Mein Magen führt schon seit einiger Zeit Turnübungen aus und knurrt mittlerweile zum Gotterbarmen.
Wo Constantin und Claudine bloß so lange stecken? Wär’ ja ganz nett, wenn sich die zwei mal her bequemen, damit mein Magen endlich zu seinem guten Recht der Nahrungsaufnahme kommt!
Wieder geht die Tür auf … und wieder sind es nicht Constantin und Claudine! Ja, sag du mir…!
Als ich den Neuankömmling jedoch näher ins Auge fasse, ist mein drückendes Hunger- und auch mein latentes Wutgefühl wegen der langen Warterei auf einmal wie weggewischt. Was für ein Mann!
Eine Mischung aus Richard Gere und Johnny Depp – und eine äußerst gelungene dazu! Kantig geschnittenes Gesicht, ausdrucksvolle Züge und dazu diese dekorativ-ergrauten Strähnen im Haar – wetten, dass etwa 98 % aller Frauen über 20 beim Anblick dieses Unbekannten halb in Ohnmacht fallen würden?

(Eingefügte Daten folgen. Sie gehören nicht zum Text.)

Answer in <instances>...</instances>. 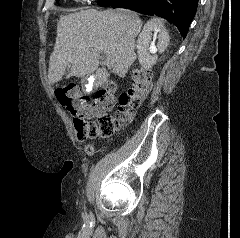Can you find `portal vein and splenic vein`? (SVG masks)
Masks as SVG:
<instances>
[{"label": "portal vein and splenic vein", "mask_w": 240, "mask_h": 238, "mask_svg": "<svg viewBox=\"0 0 240 238\" xmlns=\"http://www.w3.org/2000/svg\"><path fill=\"white\" fill-rule=\"evenodd\" d=\"M105 62L107 63V65H111L112 61L110 58L106 57Z\"/></svg>", "instance_id": "portal-vein-and-splenic-vein-1"}]
</instances>
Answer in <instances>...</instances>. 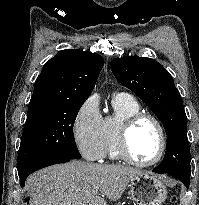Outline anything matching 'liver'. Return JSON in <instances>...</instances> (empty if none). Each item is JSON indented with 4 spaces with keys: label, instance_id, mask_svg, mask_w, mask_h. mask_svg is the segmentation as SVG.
Returning a JSON list of instances; mask_svg holds the SVG:
<instances>
[{
    "label": "liver",
    "instance_id": "obj_1",
    "mask_svg": "<svg viewBox=\"0 0 199 205\" xmlns=\"http://www.w3.org/2000/svg\"><path fill=\"white\" fill-rule=\"evenodd\" d=\"M141 173L126 166L71 161L34 173L27 187L32 205H106L95 191L116 201L131 179Z\"/></svg>",
    "mask_w": 199,
    "mask_h": 205
}]
</instances>
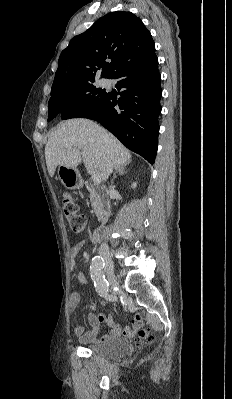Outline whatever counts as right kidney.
Returning a JSON list of instances; mask_svg holds the SVG:
<instances>
[{
	"label": "right kidney",
	"mask_w": 232,
	"mask_h": 399,
	"mask_svg": "<svg viewBox=\"0 0 232 399\" xmlns=\"http://www.w3.org/2000/svg\"><path fill=\"white\" fill-rule=\"evenodd\" d=\"M137 184L135 182V184H132V188H136Z\"/></svg>",
	"instance_id": "right-kidney-1"
}]
</instances>
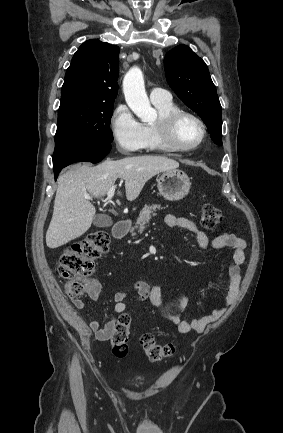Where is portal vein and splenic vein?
Returning a JSON list of instances; mask_svg holds the SVG:
<instances>
[{"label": "portal vein and splenic vein", "instance_id": "obj_1", "mask_svg": "<svg viewBox=\"0 0 283 433\" xmlns=\"http://www.w3.org/2000/svg\"><path fill=\"white\" fill-rule=\"evenodd\" d=\"M115 188H116V184H113V186H111V188H109L108 192H107V200L108 202H112L111 198L115 192ZM85 198H88V200H91L92 196H85Z\"/></svg>", "mask_w": 283, "mask_h": 433}]
</instances>
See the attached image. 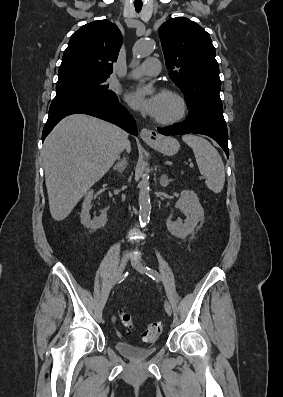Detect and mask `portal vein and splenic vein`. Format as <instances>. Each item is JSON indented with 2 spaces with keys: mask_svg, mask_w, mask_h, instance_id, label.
<instances>
[{
  "mask_svg": "<svg viewBox=\"0 0 283 397\" xmlns=\"http://www.w3.org/2000/svg\"><path fill=\"white\" fill-rule=\"evenodd\" d=\"M190 167L193 168V163H190Z\"/></svg>",
  "mask_w": 283,
  "mask_h": 397,
  "instance_id": "1",
  "label": "portal vein and splenic vein"
}]
</instances>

Sein stahlblaues Augenpaar blickt mir neugierig, aber nicht ablehnend entgegen.
Ich sitze ohnehin schon viel zu lange hier rum, da kann ich ja auch gleich aufstehen und diesen Schnuckel mal begrüßen. Sieht nicht ganz unwichtig aus, dieser Typ – vielleicht kann der mir ja mal `nen heißen Tipp geben, wo meine Verabredung abgeblieben ist!
„Hallo! Können Sie mir sagen, wo….“?
Warum komm’ ich in letzter Zeit bloß so selten dazu, einen Satz fertigzusprechen? Auch Mr. Gere-Depp fällt mir ins Wort.
„Hallo! Du bist sicher Jaqueline!“
Ja, herrschaftszeiten noch mal! Ja, ich BIN Jaqueline! Ist das so wichtig wer ich bin? Interessiert mich doch eigentlich auch nicht, wer IHR seid! Ich will keinen Staatsempfang, ich will nur schnellstens hier verschwinden und endlich mal zu was Essbarem kommen!
Jetzt packt der Typ auch noch sein weißestes Hollywood-Lächeln aus und starrt mir direkt ins Gesicht!
Sind die denn alle verrückt geworden hier in dem Laden?
Als wär’ das noch nicht genug, ergreift Mr. Perfect nun auch noch völlig verzückt meine Hand und säuselt „Ja, du bist Jaqueline! Genauso hab’ ich mir dich vorgestellt?“
Ok! Ich bin’ anscheinend in der städtischen Klapsmühle gelandet!
Ich bin wie vor den Kopf gestoßen. Was hat das alles hier zu bedeuten? Warum wird hier nur herumgetuschelt und in Fragezeichen geredet?
Kann mich mal bitte jemand aufklären, bevor ich mir `ne Kettensäge suche und ein Massaker à la Texas veranstalte?!!!
Gerade, als ich mich zum nächsten Baumarkt aufmachen will, stürmt Claudine herein, begrüßt mich mit einem flüchtigen Kopfnicken und eilt auf den graumelierten Herrn zu.
„Na, Jonas? Wie findest du sie?“ mit einem Deut auf mich, die jetzt aber wirklich wie die verkörperte Verwirrung dasteht und es bereits aufgegeben hat, sich zu wundern.
Der Mann, der Jonas heißt, gerät ins Schwärmen.
„Haargenau richtig, Claudine-Schätzchen! Mit einigen kleinen Veränderungen würde sie perfekt den Typ darstellen, den wir suchen! Ich muss schon sagen, Claudine: Du hast wirklich ein gutes Auge dafür!“
Ich begreife, dass sie von mir sprechen, doch bevor ich mich einmischen und darüber aufregen kann, dass man über mich redet, als sei ich gar nicht anwesend, vollführt Claudine eine formvollendete 90°-Drehung und blickt mich erwartungsvoll an.